Sautets neue Ausdrucksweise, sie ist, wie beim alten Velasquez (nach Elie Faure), ein Spiel mit Zwischentönen: „Alle Dinge, die er filmt, umgibt er mit Luft und Dämmerung; überraschend die Schatten und die Transparenz der Hintergründe; die farbigen Reflexe, die er zum unsichtbaren Mittelpunkt seiner Kompositionen macht. Er erfaßt in der Welt nur noch die geheimnisvollen Veränderungen; Veränderungen, die Formen und Töne einander durchdringen lassen — in einem unaufhörlichen Fließen, bei dem kein Stoß, kein Ruck die Bewegung stört oder unterbricht. Der Raum allein regiert…”.

Vom ersten Film an war Sautet ein Melancholiker.
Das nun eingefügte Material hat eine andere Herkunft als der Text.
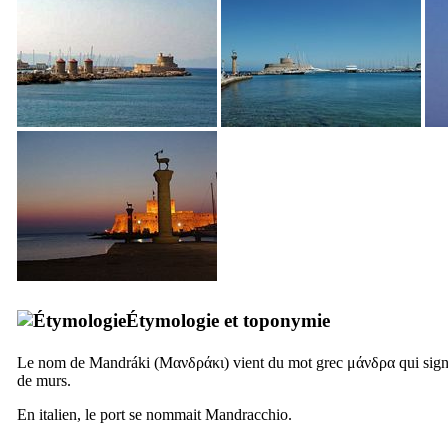
Étymologie et toponymie
Le nom de
Mandráki
(
Μανδράκι
) vient du mot grec
μάνδρα
qui sign
de murs.
En italien, le port se nommait
Mandracchio
.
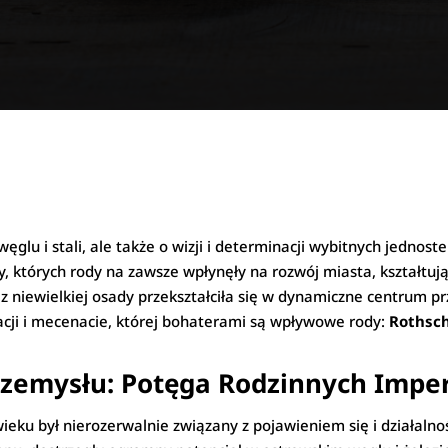
 węglu i stali, ale także o wizji i determinacji wybitnych jedn
cy, których rody na zawsze wpłynęły na rozwój miasta, kształtuj
a z niewielkiej osady przekształciła się w dynamiczne centrum 
owacji i mecenacie, której bohaterami są wpływowe rody:
Rothsc
rzemysłu: Potęga Rodzinnych Impe
wieku był nierozerwalnie związany z pojawieniem się i działa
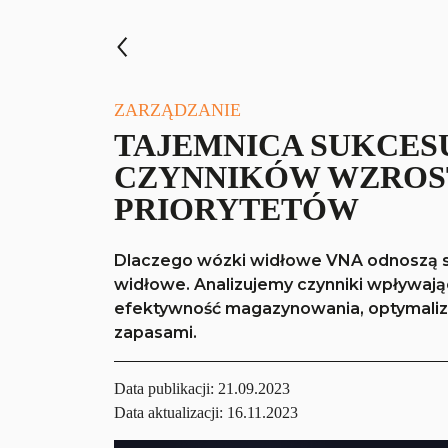
ZARZĄDZANIE
TAJEMNICA SUKCESU
CZYNNIKÓW WZROST
PRIORYTETÓW
Dlaczego wózki widłowe VNA odnoszą 
widłowe. Analizujemy czynniki wpływają
efektywność magazynowania, optymaliza
zapasami.
Data publikacji:
21.09.2023
Data aktualizacji: 16.11.2023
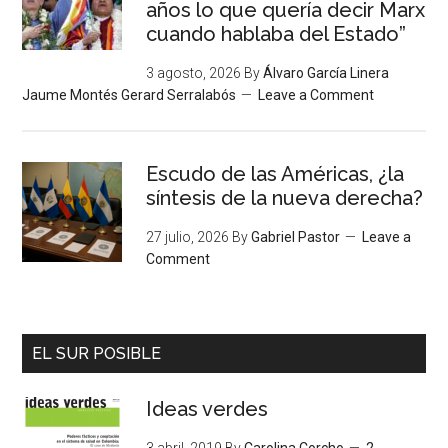
años lo que quería decir Marx
cuando hablaba del Estado”
3 agosto, 2026
By
Álvaro García Linera
Jaume Montés Gerard Serralabós
Leave a Comment
Escudo de las Américas, ¿la
síntesis de la nueva derecha?
27 julio, 2026
By
Gabriel Pastor
Leave a
Comment
EL SUR POSIBLE
Ideas verdes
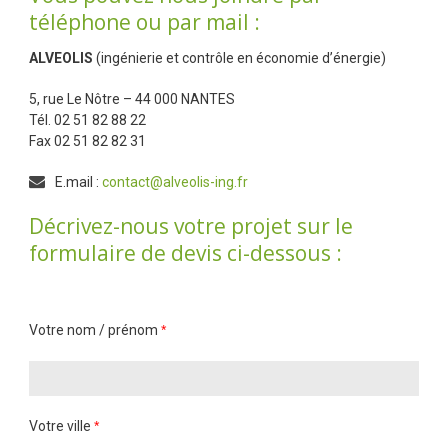
téléphone ou par mail :
ALVEOLIS
(ingénierie et contrôle en économie d’énergie)
5, rue Le Nôtre – 44 000 NANTES
Tél. 02 51 82 88 22
Fax 02 51 82 82 31
E.mail :
contact@alveolis-ing.fr
Décrivez-nous votre projet sur le
formulaire de devis ci-dessous :
Votre nom / prénom
*
Votre ville
*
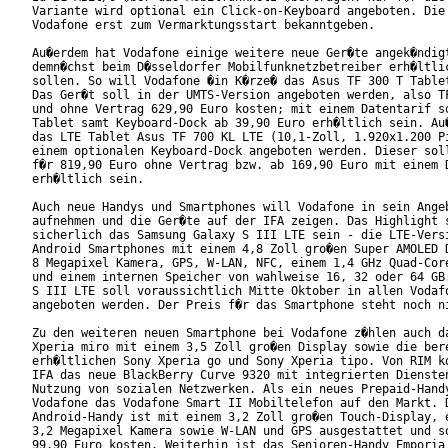
Variante wird optional ein Click-on-Keyboard angeboten. Die 
Vodafone erst zum Vermarktungsstart bekanntgeben.

Au�erdem hat Vodafone einige weitere neue Ger�te angek�ndigt
demn�chst beim D�sseldorfer Mobilfunknetzbetreiber erh�ltlic
sollen. So will Vodafone �in K�rze� das Asus TF 300 T Tablet
Das Ger�t soll in der UMTS-Version angeboten werden, also TF
und ohne Vertrag 629,90 Euro kosten; mit einem Datentarif so
Tablet samt Keyboard-Dock ab 39,90 Euro erh�ltlich sein. Au�
das LTE Tablet Asus TF 700 KL LTE (10,1-Zoll, 1.920x1.200 Pi
einem optionalen Keyboard-Dock angeboten werden. Dieser soll
f�r 819,90 Euro ohne Vertrag bzw. ab 169,90 Euro mit einem D
erh�ltlich sein.

Auch neue Handys und Smartphones will Vodafone in sein Angeb
aufnehmen und die Ger�te auf der IFA zeigen. Das Highlight s
sicherlich das Samsung Galaxy S III LTE sein - die LTE-Versi
Android Smartphones mit einem 4,8 Zoll gro�en Super AMOLED D
8 Megapixel Kamera, GPS, W-LAN, NFC, einem 1,4 GHz Quad-Core
und einem internen Speicher von wahlweise 16, 32 oder 64 GB.
S III LTE soll voraussichtlich Mitte Oktober in allen Vodafo
angeboten werden. Der Preis f�r das Smartphone steht noch ni
Zu den weiteren neuen Smartphone bei Vodafone z�hlen auch da
Xperia miro mit einem 3,5 Zoll gro�en Display sowie die bere
erh�ltlichen Sony Xperia go und Sony Xperia tipo. Von RIM ko
IFA das neue BlackBerry Curve 9320 mit integrierten Diensten
Nutzung von sozialen Netzwerken. Als ein neues Prepaid-Handy
Vodafone das Vodafone Smart II Mobiltelefon auf den Markt. D
Android-Handy ist mit einem 3,2 Zoll gro�en Touch-Display, e
3,2 Megapixel Kamera sowie W-LAN und GPS ausgestattet und so
99,90 Euro kosten. Weiterhin ist das Senioren-Handy Emporia 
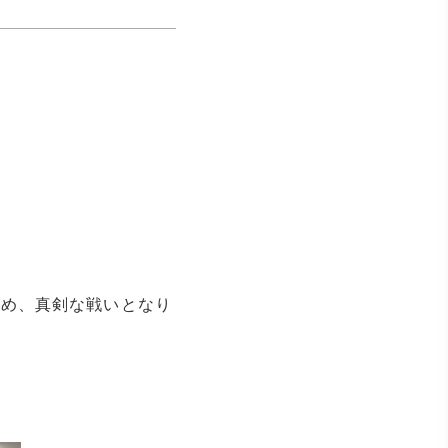
ため、真剣な戦いとなり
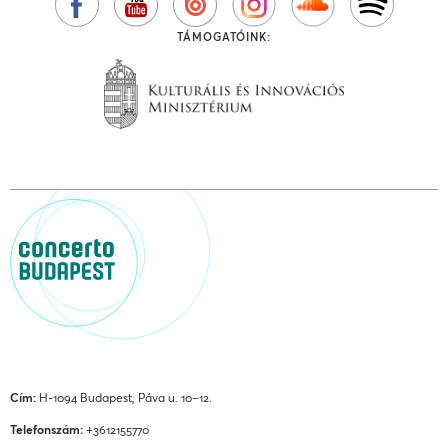
TÁMOGATÓINK:
Cím:
H-1094 Budapest, Páva u. 10–12.
Telefonszám:
+3612155770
Sein Blick auf die Welt ist heiter, dabei aber wehmütig und schwarz: Gelegentlich (wie etwa in „Kollege kommt gleich”) wollte er das durch Humor kaschieren. Aber dann hielten seine Bilder nicht mehr, was seine Zuschauer sich von ihnen erhofften. Nun, mit seinem neuen Film, erweist sich Sautet zudem als Mystiker. Er versenkt sich in alles, was seine Protagonisten umgibt: Straßen, Häuser und Cafès, Möbel, Bücher und Gemälde. In allem findet er einen Widerhall seiner „Geschichte”. Auf eine gewisse Weise filmt er, als suche er stets das letzte, endgültige Bild zu entwerfen. Er beschwört das Paradies — und findet darüber die Alltagsdinge des Lebens.